**Information provided:**
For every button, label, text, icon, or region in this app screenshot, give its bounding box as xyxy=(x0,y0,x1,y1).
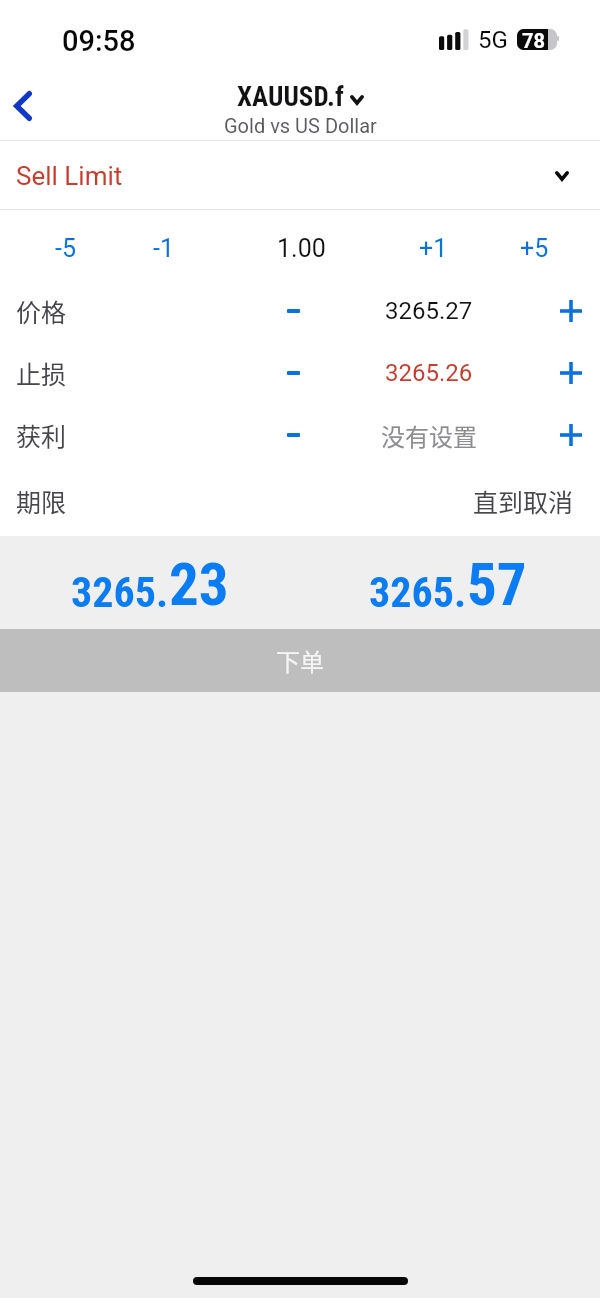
staticText: -1 xyxy=(153,234,174,263)
staticText: -5 xyxy=(55,234,76,263)
button[interactable]: 3265. xyxy=(338,536,558,629)
staticText: 直到取消 xyxy=(473,483,574,519)
button[interactable]: Sell Limit xyxy=(0,141,600,209)
button[interactable]: Decrease 获利 xyxy=(261,404,325,466)
staticText: 期限 xyxy=(16,483,67,519)
staticText: 3265.27 xyxy=(385,297,473,325)
staticText: 止损 xyxy=(16,355,67,391)
staticText: 价格 xyxy=(16,293,67,329)
staticText: 09:58 xyxy=(62,24,136,58)
staticText: 3265. xyxy=(71,568,169,617)
staticText: 1.00 xyxy=(277,234,326,263)
button[interactable]: 3265. xyxy=(40,536,260,629)
staticText: 5G xyxy=(478,26,508,54)
button[interactable]: Increase 价格 xyxy=(542,280,600,342)
staticText: XAUUSD.f xyxy=(237,81,344,113)
button[interactable]: 期限 xyxy=(0,470,600,532)
button[interactable]: Decrease 止损 xyxy=(261,342,325,404)
staticText: 57 xyxy=(467,550,527,619)
staticText: 3265. xyxy=(369,568,467,617)
staticText: +5 xyxy=(520,234,549,263)
staticText: 没有设置 xyxy=(381,418,477,453)
button[interactable]: +1 xyxy=(388,210,478,286)
staticText: Sell Limit xyxy=(16,161,123,191)
button[interactable]: 1.00 xyxy=(256,210,346,286)
staticText: 下单 xyxy=(276,643,324,678)
button[interactable]: +5 xyxy=(489,210,579,286)
staticText: +1 xyxy=(419,234,448,263)
button[interactable]: -1 xyxy=(118,210,208,286)
staticText: 23 xyxy=(169,550,229,619)
button[interactable]: 下单 xyxy=(0,629,600,692)
staticText: 3265.26 xyxy=(385,359,473,387)
button[interactable]: Decrease 价格 xyxy=(261,280,325,342)
button[interactable]: Increase 止损 xyxy=(542,342,600,404)
staticText: 获利 xyxy=(16,417,67,453)
button[interactable]: -5 xyxy=(20,210,110,286)
staticText: Gold vs US Dollar xyxy=(224,114,377,137)
button[interactable]: Increase 获利 xyxy=(542,404,600,466)
button[interactable]: Back xyxy=(0,76,56,136)
staticText: 78 xyxy=(518,29,549,50)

**What to produce:** In the entries above, find each line with "Limit" and copy it.

**Response:**
button[interactable]: Sell Limit xyxy=(0,141,600,209)
staticText: Sell Limit xyxy=(16,161,123,191)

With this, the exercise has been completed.